Akarr began to realize that the Klingon did little of his most essential communicating with words. “If you want to hear words of praise for your Commander Riker, you won’t. Am I supposed to be pleased that he managed to land an inferior piece of equipment, stranding us here in the Legacy and injuring my men? I a
m not.”
“I take it then that you will not find it necessary to join us aboard the Collins when we leave?” Worf returned his attention to the trees, apparently not concerned with Akarr.
This cool adeptness with Tsoran insults surprised Akarr, and the hair on his arms rose no matter how he willed it down—just as he couldn’t squelch the trickle of anxiety the Klingon had created. They wouldn’t leave him here in the Legacy. They couldn’t.
Another glance at Worf’s expression made Akarr think that maybe the Klingon could.
But Riker wouldn’t do it. Riker had already demonstrated how he felt about leaving men behind, about doing less than his best for those in his hunting party. Or away team, as he generally called it.
Still. Safest not to answer that one. To just let it fade away.
“Commander,” Worf said, glancing at Riker, and then at the wounded Tsorans ranging behind Akarr, “if you are ready, I think we should move on.”
“Yes,” Riker said. “I saw it.”
Saw what? Akarr almost asked, but stopped himself just in time. It wouldn’t do to admit that he hadn’t yet seen whatever the two Federation officers were worried about.
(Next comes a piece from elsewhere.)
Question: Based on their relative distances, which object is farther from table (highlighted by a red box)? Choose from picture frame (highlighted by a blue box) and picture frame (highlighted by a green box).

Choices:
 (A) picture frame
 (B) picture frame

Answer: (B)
Then a startling little inner voice said, Which is more important, saving daleura or being prepared for danger? So startling, in fact, that he failed to respond when Riker stood away from the vine and straightened his shoulders, drawing them back in the ready for anything stance Akarr had come to expect from him.
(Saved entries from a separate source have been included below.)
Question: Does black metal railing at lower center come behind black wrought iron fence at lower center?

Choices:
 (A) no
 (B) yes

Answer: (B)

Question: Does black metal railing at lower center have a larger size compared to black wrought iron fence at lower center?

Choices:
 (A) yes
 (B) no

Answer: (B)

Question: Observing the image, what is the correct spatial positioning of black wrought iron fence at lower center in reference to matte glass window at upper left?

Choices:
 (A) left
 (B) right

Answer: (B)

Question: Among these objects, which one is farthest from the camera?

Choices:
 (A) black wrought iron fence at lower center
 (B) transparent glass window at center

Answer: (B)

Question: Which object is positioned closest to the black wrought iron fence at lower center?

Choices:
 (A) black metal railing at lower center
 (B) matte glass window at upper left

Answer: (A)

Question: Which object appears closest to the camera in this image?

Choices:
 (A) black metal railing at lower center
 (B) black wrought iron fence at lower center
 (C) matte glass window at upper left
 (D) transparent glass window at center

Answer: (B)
“Akarr?” Riker said. “Are your people ready to move? We’ve got an arborata on our tails—”
Akarr shook off the internal conflict, deciding that it was merely the unwelcome influence of Riker himself, and the man’s unceasing hubris—so certain he knew how things should be handled, especially when it came to the welfare of Akarr’s men. “We’re ready,” he said, without looking back. At least now he knew what to watch for—as if anyone ever really saw an arborata before it was ready to be seen.
At least, from what trophied kaphoora hunters had told him. Although now he suddenly wondered if those trophied hunters had ever actually seen an arborata. None of them had ever been in this deep. Where they merely repeating the same Legacy wisdom back and forth at one another?